## Brief
In the records below, the line that contains "Datenschutz (176, 353)" marks the start. Copy it and each line after it through the end, exactly, without pictures.

____

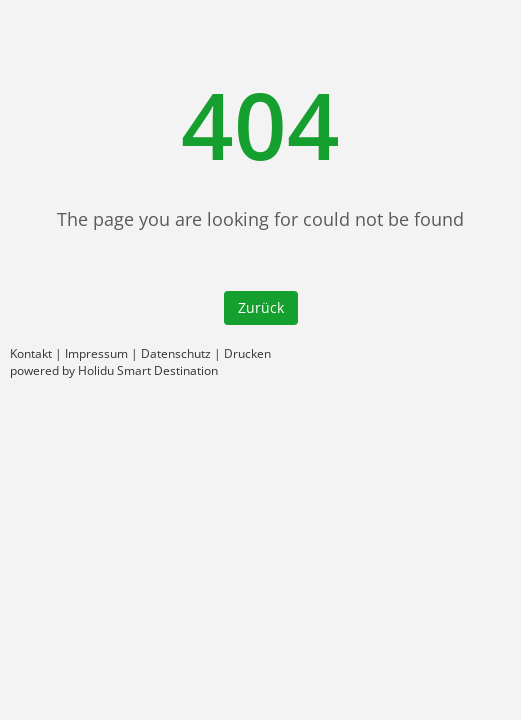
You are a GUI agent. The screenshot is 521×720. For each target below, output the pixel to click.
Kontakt (31, 353)
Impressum (96, 353)
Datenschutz (176, 353)
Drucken (247, 353)
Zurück (261, 307)
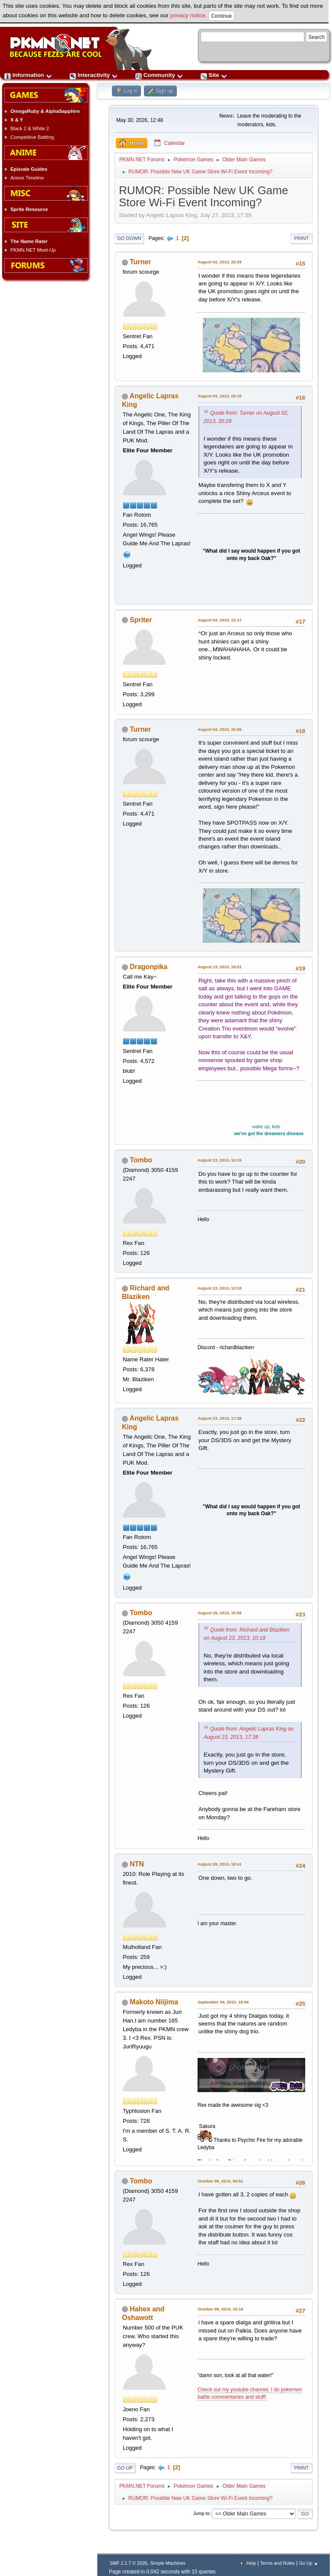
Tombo (141, 1160)
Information (28, 75)
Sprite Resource (29, 209)
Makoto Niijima (154, 2002)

____

## Response to this task
Datenschutz (176, 353)
Drucken (247, 353)
Zurück (261, 307)
Tombo (141, 1160)
Information (28, 75)
Sprite Resource (29, 209)
Makoto Niijima (154, 2002)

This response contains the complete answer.